An Iraqi military source told Al Ain that unidentified aircraft targeted warehouses of equipment and missiles belonging to the Popular Mobilization Forces militia at the Al-Saqr military base south of Baghdad. The shelling completely destroyed the stores. Dozens of injuries were reported from the Quds Force and members of the Hezbollah militia at the base.
Deputy Prime Minister and former leader of the Sadrist movement Baha Araji claimed that the weapons couldn't have belonged to Iraqi forces or even the PMF due to the nature of the fire and blast. A-Sharq Al-Awsat called this a "clear indication" that the equipment was owned by Iran.
"We can conclude that the weapons were being stored for safekeeping by a neighboring country and were targeted by an unjust colonial state based on a treasonous Iraq tip off," tweeted Araji.
A security source told the London-based daily that Israel and the US are using Iraq as a battleground for attacks against Iran.

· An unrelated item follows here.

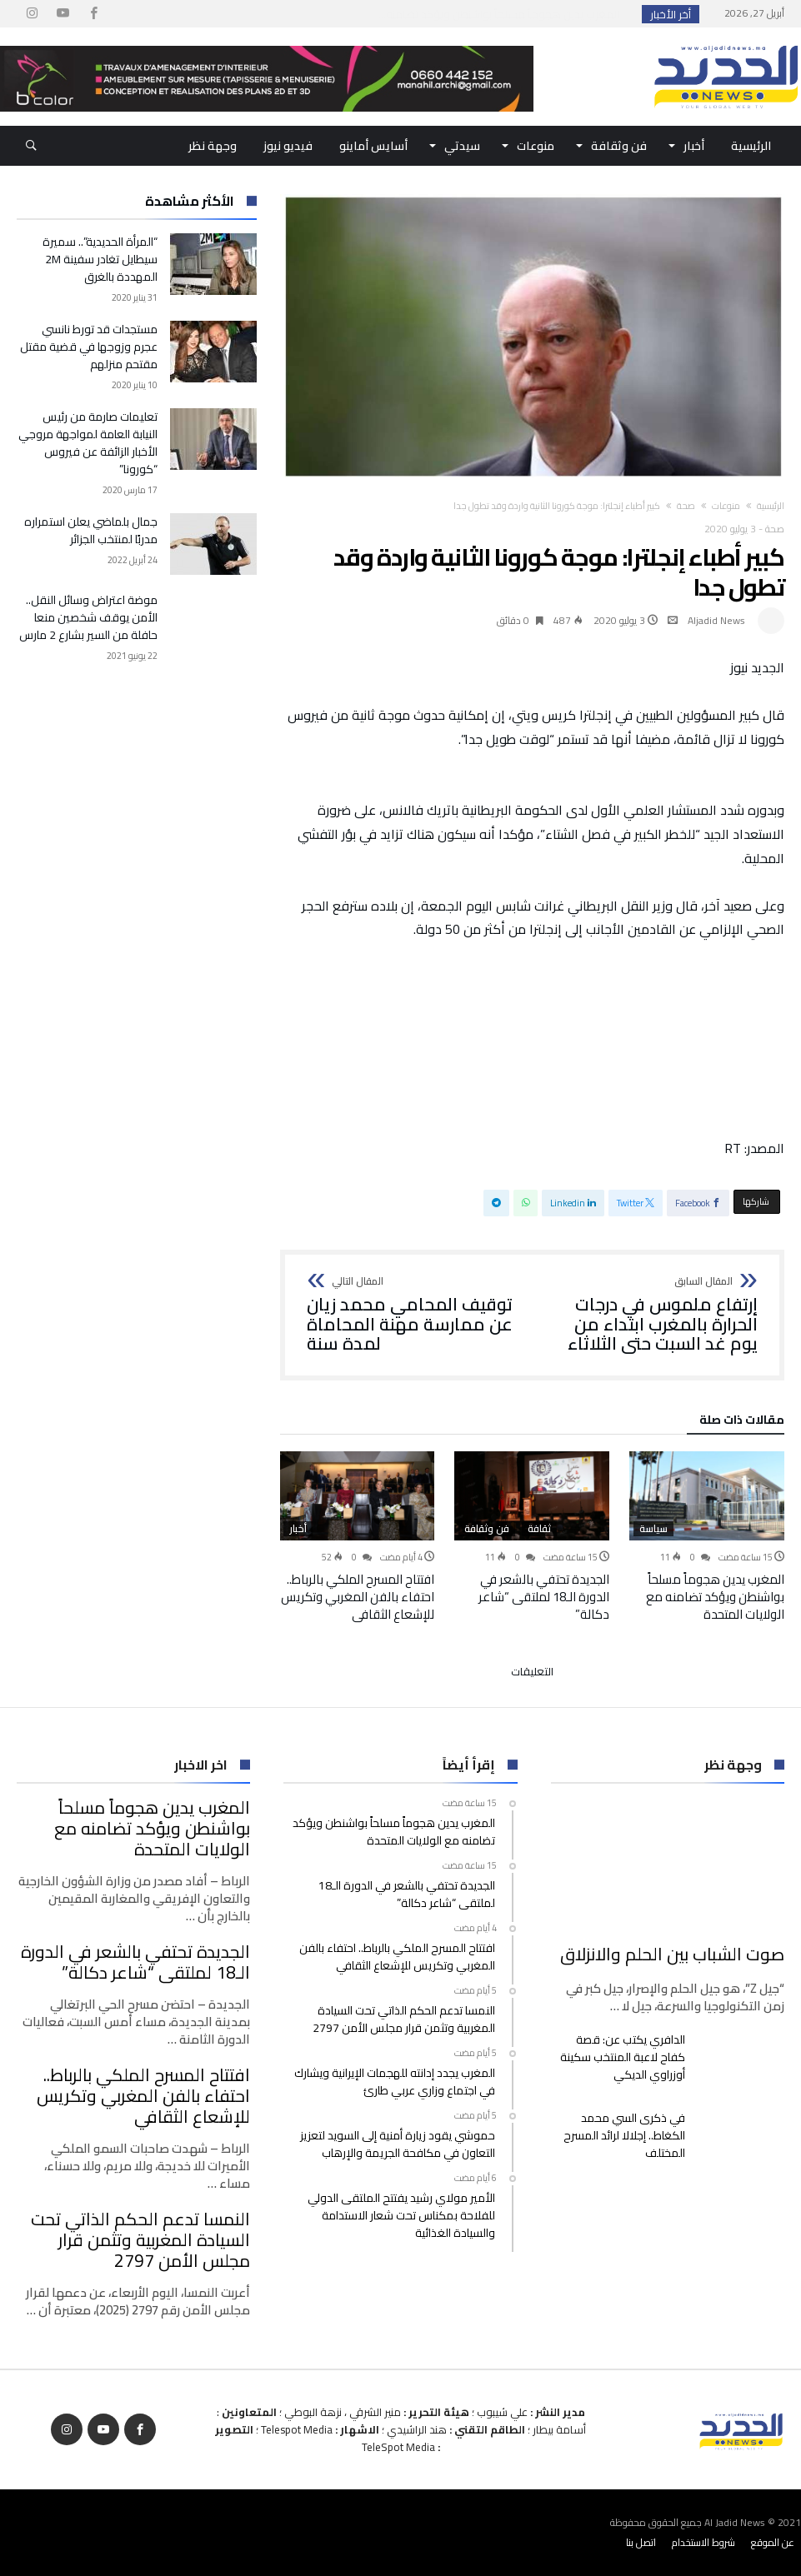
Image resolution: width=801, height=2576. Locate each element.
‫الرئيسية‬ (770, 505)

“It is obvious that we are confronted with a real bone-grinding battle between the United States and Israel on the one hand, and Iran and its allies in Iraq on the other," said the anonymous source. "It is also obvious that both sides have chosen Iraq as the ground for their undeclared battle."

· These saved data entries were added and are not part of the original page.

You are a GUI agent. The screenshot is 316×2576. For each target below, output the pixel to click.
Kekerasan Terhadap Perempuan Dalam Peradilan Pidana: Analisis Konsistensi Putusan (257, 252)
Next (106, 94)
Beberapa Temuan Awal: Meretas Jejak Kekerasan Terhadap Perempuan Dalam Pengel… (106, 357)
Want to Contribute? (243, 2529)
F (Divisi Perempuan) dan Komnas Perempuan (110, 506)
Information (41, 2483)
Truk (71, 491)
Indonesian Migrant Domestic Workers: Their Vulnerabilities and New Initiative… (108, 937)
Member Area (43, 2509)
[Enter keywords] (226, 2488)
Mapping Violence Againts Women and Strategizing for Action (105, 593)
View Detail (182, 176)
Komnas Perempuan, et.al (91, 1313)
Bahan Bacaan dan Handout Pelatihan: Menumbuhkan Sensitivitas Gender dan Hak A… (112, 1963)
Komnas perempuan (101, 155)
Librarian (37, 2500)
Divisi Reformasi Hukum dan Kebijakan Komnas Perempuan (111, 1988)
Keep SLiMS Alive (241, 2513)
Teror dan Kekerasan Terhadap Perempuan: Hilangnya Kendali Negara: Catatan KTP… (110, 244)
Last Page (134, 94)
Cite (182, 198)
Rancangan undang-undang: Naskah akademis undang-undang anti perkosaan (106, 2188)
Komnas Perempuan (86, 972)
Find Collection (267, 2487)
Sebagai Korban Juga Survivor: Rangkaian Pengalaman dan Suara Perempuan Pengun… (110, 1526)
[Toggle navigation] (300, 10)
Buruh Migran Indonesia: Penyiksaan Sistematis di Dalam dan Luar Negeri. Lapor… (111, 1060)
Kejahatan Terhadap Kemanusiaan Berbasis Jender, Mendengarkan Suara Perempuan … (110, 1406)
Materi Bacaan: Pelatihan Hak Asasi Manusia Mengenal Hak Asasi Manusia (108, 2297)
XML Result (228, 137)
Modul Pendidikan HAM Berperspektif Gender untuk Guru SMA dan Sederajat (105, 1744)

The source added that Israel seems to be "completing what it began in Syria" with attacks on Iranian multinational forces. He speculated that Iraq won't release the results of the investigation into the blast on Monday in order to avoid "bothering the Iranians," as Iran generally does not announce when their positions in Syria and Iraq are attacked. Iraq also did not release the results of investigation into an attack on a base in Amerli, according to the source.
In remarks on television, a PMF member said he believed that a US drone was behind the incident on Monday, and warned that more attacks would occur "if we do not seize control of Iraqi airspace, especially after Israeli jets have also flown over Iraqi territory."
Two attacks have hit bases held by Iranian-backed Shia militias in Iraq since the beginning of July.
The first attack happened on July 19 at a base in Amerli in the Saladin province north of Baghdad. Iraqi and Iranian sources blamed Israel at the time, and A-sharq Al-Awsat reported that “diplomatic sources” confirmed the attack, specifying that it was carried out by an Israeli F-35.
Al Arabiya television news reported that Iranian-made ballistic missiles were transported to the base shortly before the attack via trucks used to transport refrigerated food. The identity of the aircraft which conducted the attack was unspecified at the time, and the US denied any involvement. Iranian Revolutionary Guard Corps (IRGC) and Hezbollah members were killed in the air strike, according to Al Arabiya. However, the Iranian-backed al-Hashd ash-Sha’abi (Popular Mobilization Forces) denied that any Iranians were killed, according to Fars News Agency.
A source from the IRGC told the Kuwaiti Al-Jarida newspaper that preliminary investigations indicate that Israel was behind the attack. An Israeli drone launched from a US base in Syria attacked the base, which stored short- and medium-range missiles.
The IRGC reached this conclusion because the type of missile that hit the camp is the same used by the IAF in attacks on Syria.
A-sharq Al-Awsat also reported that a second attack by Israel on Sunday on a base in Ashraf, northeast of Baghdad, had targeted Iranian advisers who were present at the base and a shipment of ballistic missiles that had just arrived from Iran.
Iran has begun moving its assets from areas repeatedly struck by Israel to locations closer to the border with Iraq, specifically the T4 Airbase located between Homs and Palmyra.
In September, Reuters reported that Iran had transferred ballistic missiles to Shi’ite proxies in Iraq over the course of several months and that it is developing the capacity to build more there. The missiles that were said to have been transferred include the Fateh-110, Zolfaqar and Zelzal types, which have ranges of 200-700 km., allowing them to be able to threaten both Saudi Arabia and Israel.
Israel has not commented on the recent strikes.